The key aspect about Morrison’s story, unfortunately, is that contrary to his own intentions in protesting violence of any kind, the enemy took it as an act of camaraderie and solidarity with their struggle. He was protesting the war itself, his wish only to stop the carnage. However, the North Vietnamese and communists in the South took it as an inspiration to continue the fight, because they believed he had shown that normal, everyday Americans were on their side. Morrison’s widow recounts one story of how a Vietnamese grandmother shamed her grandson into fighting by holding up Morrison’s example, and describes how hard it was for Morrison’s family to realize how his immolation was being interpreted, although she lays no blame on the Vietnamese for doing so (p. 154).

I think this message is worth highlighting today to those who protest against U.S. actions in Afghanistan and Iraq. Perhaps their motives are purely anticonflict and pro-peace–but when war is upon a country, it is zero-sum. Anything that adversely affects one side can only aid the other. Perhaps the “antiwar” protesters will realize whose side they have chosen.

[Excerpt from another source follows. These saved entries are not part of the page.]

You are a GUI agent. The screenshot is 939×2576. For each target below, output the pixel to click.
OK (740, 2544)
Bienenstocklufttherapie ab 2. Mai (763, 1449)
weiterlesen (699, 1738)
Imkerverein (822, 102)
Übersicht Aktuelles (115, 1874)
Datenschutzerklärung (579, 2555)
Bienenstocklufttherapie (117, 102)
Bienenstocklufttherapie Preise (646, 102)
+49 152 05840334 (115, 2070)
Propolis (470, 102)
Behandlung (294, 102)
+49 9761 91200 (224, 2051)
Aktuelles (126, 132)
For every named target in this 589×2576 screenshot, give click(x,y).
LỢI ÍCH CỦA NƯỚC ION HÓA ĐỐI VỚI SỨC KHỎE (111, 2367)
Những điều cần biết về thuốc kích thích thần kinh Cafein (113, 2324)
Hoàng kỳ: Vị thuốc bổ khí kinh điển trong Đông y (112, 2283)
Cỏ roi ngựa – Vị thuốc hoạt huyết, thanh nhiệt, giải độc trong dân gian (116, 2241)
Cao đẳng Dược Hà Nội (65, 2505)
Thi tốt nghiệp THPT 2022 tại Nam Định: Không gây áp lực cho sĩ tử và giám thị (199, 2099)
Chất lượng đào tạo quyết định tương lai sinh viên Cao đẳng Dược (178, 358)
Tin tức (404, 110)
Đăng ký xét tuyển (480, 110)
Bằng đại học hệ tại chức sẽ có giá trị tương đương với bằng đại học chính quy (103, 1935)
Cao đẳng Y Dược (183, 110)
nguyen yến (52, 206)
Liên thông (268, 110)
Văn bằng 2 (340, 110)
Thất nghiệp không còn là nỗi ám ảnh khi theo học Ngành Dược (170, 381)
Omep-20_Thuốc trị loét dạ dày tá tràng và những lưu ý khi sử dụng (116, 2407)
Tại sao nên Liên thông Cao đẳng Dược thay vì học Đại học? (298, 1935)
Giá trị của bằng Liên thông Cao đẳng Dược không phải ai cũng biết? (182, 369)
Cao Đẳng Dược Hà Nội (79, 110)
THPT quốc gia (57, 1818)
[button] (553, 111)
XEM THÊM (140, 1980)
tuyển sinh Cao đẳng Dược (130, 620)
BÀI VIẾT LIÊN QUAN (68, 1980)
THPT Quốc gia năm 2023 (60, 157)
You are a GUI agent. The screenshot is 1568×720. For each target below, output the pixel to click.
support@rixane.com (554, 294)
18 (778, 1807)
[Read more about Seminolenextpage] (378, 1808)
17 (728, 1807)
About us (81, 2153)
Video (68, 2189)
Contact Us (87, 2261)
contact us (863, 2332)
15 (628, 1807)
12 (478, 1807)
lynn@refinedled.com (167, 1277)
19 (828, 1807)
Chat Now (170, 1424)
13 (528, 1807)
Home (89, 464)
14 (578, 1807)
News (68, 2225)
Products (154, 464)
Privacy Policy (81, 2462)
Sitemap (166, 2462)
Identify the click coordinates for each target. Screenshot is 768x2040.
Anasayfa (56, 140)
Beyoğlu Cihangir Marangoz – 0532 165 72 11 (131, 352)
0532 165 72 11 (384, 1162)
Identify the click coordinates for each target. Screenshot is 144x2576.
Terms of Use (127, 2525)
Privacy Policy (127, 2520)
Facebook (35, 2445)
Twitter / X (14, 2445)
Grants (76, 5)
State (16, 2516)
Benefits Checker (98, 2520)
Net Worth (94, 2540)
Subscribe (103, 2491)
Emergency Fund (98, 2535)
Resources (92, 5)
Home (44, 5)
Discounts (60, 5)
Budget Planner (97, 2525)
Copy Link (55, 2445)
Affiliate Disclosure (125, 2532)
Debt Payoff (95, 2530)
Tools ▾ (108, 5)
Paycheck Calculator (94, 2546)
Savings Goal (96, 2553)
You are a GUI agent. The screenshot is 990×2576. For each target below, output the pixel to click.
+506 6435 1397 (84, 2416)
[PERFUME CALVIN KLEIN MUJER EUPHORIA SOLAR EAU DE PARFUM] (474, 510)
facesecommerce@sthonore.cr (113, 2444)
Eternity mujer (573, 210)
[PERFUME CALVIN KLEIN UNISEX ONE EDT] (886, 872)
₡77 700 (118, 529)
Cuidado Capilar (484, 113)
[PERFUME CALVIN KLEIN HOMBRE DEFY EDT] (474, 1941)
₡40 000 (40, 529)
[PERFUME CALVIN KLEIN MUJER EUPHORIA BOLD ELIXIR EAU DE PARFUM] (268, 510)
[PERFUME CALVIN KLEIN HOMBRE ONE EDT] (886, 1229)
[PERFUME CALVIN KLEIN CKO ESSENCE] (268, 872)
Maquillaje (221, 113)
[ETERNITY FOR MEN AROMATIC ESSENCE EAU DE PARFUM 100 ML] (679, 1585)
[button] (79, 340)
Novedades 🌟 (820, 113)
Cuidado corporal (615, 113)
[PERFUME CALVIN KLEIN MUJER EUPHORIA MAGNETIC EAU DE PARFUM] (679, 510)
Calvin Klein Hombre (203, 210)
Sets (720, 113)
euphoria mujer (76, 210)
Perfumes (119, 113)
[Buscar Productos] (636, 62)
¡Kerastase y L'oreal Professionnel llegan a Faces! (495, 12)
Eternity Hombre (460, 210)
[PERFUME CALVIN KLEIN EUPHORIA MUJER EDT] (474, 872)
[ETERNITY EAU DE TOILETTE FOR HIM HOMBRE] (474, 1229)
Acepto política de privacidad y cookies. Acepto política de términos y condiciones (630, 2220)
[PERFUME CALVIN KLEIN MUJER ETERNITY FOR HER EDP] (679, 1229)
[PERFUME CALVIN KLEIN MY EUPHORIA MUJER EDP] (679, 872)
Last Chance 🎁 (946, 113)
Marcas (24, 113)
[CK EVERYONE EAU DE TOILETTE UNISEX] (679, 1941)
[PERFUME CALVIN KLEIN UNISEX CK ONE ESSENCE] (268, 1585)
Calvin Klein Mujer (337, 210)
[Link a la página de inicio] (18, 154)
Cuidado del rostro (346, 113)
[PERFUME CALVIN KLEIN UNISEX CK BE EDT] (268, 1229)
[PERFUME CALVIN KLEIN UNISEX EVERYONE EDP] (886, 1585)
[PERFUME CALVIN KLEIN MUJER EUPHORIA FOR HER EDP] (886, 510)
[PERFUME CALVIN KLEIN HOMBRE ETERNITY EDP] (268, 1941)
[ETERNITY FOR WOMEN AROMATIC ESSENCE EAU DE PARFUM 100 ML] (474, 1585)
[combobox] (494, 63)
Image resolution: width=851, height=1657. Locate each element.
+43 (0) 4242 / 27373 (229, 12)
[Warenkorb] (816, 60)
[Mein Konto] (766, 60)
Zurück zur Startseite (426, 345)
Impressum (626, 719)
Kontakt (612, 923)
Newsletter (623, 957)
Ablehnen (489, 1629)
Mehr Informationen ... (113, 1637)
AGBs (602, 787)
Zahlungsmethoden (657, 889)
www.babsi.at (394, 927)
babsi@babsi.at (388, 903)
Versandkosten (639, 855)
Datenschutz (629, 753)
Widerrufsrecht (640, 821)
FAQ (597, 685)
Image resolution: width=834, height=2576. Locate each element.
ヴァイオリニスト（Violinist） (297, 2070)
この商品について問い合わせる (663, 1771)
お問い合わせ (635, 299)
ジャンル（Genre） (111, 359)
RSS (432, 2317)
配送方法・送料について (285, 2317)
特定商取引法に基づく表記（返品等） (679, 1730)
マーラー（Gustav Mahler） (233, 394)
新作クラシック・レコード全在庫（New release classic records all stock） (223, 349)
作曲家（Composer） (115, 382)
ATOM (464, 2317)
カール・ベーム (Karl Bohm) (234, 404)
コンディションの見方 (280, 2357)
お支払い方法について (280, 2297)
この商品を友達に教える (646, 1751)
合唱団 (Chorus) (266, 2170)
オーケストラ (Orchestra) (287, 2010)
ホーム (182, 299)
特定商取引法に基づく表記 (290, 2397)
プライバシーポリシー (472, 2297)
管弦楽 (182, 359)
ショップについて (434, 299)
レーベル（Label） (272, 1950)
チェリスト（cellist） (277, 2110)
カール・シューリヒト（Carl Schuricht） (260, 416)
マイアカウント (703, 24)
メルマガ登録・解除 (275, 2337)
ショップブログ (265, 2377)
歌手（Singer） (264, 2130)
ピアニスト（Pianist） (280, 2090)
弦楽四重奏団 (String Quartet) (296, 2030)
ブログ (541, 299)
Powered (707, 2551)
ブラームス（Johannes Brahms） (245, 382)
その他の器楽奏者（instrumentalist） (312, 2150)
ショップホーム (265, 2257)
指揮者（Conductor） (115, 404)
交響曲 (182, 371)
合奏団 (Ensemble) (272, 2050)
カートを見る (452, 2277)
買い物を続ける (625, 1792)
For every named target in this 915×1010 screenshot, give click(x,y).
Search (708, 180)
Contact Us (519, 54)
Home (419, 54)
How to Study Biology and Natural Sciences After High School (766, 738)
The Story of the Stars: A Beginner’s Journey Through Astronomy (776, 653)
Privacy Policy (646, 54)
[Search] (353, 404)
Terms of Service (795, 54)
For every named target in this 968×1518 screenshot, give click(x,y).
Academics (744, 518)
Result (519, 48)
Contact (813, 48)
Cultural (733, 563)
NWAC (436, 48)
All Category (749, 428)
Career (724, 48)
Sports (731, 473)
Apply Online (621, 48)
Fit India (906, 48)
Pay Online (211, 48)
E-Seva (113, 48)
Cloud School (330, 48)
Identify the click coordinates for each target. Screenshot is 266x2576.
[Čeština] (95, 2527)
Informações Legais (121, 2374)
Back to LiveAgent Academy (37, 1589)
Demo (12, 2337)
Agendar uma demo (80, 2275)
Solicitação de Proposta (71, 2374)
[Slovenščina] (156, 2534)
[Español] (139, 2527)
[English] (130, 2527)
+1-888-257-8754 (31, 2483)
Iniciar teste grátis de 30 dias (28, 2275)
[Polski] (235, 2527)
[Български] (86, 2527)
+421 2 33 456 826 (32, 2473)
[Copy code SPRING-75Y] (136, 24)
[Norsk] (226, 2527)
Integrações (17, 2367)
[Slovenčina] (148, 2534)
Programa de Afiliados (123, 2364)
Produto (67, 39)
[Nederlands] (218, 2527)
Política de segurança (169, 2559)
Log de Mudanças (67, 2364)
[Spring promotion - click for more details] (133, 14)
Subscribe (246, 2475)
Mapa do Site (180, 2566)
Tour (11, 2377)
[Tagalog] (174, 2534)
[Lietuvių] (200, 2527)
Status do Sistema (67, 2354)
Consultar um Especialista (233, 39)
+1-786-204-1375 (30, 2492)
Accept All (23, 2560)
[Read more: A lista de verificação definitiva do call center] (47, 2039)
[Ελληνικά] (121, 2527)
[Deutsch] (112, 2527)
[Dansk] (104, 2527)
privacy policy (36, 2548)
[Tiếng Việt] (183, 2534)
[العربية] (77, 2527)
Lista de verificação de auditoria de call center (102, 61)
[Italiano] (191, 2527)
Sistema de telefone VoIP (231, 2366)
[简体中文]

As the Australians say, too right. I think of this unintended consequences problem every time I see the antiquated yahoos pouring out of a local Old Age home in my community to make their daily roadside protest demanding Bush’s impeachment and the troops’ withdrawal from Iraq. These people are too old for the instant gratification game, but they play it any way, completely oblivious to the consequences that will flow from their short-sided demands (such as a Cheney presidency and a holocaust in Iraq).